● **Task goal**
All of the data below is to be copied exactly.

Stored data entries
★ ★ ★ ★ ★ ★ ★
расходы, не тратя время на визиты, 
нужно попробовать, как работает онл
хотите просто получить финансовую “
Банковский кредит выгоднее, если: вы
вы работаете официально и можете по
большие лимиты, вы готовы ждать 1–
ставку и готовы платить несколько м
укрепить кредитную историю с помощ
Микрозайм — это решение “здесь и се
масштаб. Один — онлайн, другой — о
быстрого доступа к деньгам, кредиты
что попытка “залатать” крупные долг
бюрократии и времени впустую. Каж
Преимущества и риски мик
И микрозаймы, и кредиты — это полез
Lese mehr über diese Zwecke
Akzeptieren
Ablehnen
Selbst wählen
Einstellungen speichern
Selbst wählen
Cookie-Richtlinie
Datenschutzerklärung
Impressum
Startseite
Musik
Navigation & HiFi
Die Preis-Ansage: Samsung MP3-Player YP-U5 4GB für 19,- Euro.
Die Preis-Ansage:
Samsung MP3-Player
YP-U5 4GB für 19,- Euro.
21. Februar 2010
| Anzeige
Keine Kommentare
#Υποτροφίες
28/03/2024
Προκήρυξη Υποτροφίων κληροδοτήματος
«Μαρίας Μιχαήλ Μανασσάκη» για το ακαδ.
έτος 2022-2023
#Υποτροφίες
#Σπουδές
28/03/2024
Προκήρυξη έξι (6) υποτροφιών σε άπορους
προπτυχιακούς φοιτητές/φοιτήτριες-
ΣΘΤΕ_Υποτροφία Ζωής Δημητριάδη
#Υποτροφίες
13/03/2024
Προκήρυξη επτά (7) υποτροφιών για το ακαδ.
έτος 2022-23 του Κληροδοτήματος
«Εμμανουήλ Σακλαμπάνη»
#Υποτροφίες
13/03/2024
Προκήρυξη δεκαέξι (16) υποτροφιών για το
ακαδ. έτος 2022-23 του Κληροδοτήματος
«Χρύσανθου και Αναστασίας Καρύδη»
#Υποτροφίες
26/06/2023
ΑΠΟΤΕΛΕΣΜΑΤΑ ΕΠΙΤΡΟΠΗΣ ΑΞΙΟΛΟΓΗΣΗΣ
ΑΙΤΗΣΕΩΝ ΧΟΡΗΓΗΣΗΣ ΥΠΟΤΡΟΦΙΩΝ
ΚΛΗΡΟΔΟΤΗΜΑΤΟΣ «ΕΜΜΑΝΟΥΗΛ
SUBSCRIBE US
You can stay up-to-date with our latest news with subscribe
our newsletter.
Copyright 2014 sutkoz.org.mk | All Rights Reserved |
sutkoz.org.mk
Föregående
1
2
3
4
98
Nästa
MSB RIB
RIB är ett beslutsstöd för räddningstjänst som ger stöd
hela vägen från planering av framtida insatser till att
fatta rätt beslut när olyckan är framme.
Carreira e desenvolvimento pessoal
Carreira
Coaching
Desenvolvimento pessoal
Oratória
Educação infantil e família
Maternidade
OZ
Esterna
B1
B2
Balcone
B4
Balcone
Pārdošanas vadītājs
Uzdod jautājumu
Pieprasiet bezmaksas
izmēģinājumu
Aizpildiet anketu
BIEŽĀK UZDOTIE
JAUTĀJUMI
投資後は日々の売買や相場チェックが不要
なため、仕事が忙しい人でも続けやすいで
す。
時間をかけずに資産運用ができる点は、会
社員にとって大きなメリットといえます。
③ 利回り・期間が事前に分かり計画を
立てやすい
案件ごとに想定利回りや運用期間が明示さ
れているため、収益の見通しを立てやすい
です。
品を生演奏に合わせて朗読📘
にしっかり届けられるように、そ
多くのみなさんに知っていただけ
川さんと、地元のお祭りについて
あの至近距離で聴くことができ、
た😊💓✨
★ ★ ★ ★ ★ ★ ★
● **Response to this task**
расходы, не тратя время на визиты, 
нужно попробовать, как работает онл
хотите просто получить финансовую “
Банковский кредит выгоднее, если: вы
вы работаете официально и можете по
большие лимиты, вы готовы ждать 1–
ставку и готовы платить несколько м
укрепить кредитную историю с помощ
Микрозайм — это решение “здесь и се
масштаб. Один — онлайн, другой — о
быстрого доступа к деньгам, кредиты
что попытка “залатать” крупные долг
бюрократии и времени впустую. Каж
Преимущества и риски мик
И микрозаймы, и кредиты — это полез
Lese mehr über diese Zwecke
Akzeptieren
Ablehnen
Selbst wählen
Einstellungen speichern
Selbst wählen
Cookie-Richtlinie
Datenschutzerklärung
Impressum
Startseite
Musik
Navigation & HiFi
Die Preis-Ansage: Samsung MP3-Player YP-U5 4GB für 19,- Euro.
Die Preis-Ansage:
Samsung MP3-Player
YP-U5 4GB für 19,- Euro.
21. Februar 2010
| Anzeige
Keine Kommentare
#Υποτροφίες
28/03/2024
Προκήρυξη Υποτροφίων κληροδοτήματος
«Μαρίας Μιχαήλ Μανασσάκη» για το ακαδ.
έτος 2022-2023
#Υποτροφίες
#Σπουδές
28/03/2024
Προκήρυξη έξι (6) υποτροφιών σε άπορους
προπτυχιακούς φοιτητές/φοιτήτριες-
ΣΘΤΕ_Υποτροφία Ζωής Δημητριάδη
#Υποτροφίες
13/03/2024
Προκήρυξη επτά (7) υποτροφιών για το ακαδ.
έτος 2022-23 του Κληροδοτήματος
«Εμμανουήλ Σακλαμπάνη»
#Υποτροφίες
13/03/2024
Προκήρυξη δεκαέξι (16) υποτροφιών για το
ακαδ. έτος 2022-23 του Κληροδοτήματος
«Χρύσανθου και Αναστασίας Καρύδη»
#Υποτροφίες
26/06/2023
ΑΠΟΤΕΛΕΣΜΑΤΑ ΕΠΙΤΡΟΠΗΣ ΑΞΙΟΛΟΓΗΣΗΣ
ΑΙΤΗΣΕΩΝ ΧΟΡΗΓΗΣΗΣ ΥΠΟΤΡΟΦΙΩΝ
ΚΛΗΡΟΔΟΤΗΜΑΤΟΣ «ΕΜΜΑΝΟΥΗΛ
SUBSCRIBE US
You can stay up-to-date with our latest news with subscribe
our newsletter.
Copyright 2014 sutkoz.org.mk | All Rights Reserved |
sutkoz.org.mk
Föregående
1
2
3
4
98
Nästa
MSB RIB
RIB är ett beslutsstöd för räddningstjänst som ger stöd
hela vägen från planering av framtida insatser till att
fatta rätt beslut när olyckan är framme.
Carreira e desenvolvimento pessoal
Carreira
Coaching
Desenvolvimento pessoal
Oratória
Educação infantil e família
Maternidade
OZ
Esterna
B1
B2
Balcone
B4
Balcone
Pārdošanas vadītājs
Uzdod jautājumu
Pieprasiet bezmaksas
izmēģinājumu
Aizpildiet anketu
BIEŽĀK UZDOTIE
JAUTĀJUMI
投資後は日々の売買や相場チェックが不要
なため、仕事が忙しい人でも続けやすいで
す。
時間をかけずに資産運用ができる点は、会
社員にとって大きなメリットといえます。
③ 利回り・期間が事前に分かり計画を
立てやすい
案件ごとに想定利回りや運用期間が明示さ
れているため、収益の見通しを立てやすい
です。
品を生演奏に合わせて朗読📘
にしっかり届けられるように、そ
多くのみなさんに知っていただけ
川さんと、地元のお祭りについて
あの至近距離で聴くことができ、
た😊💓✨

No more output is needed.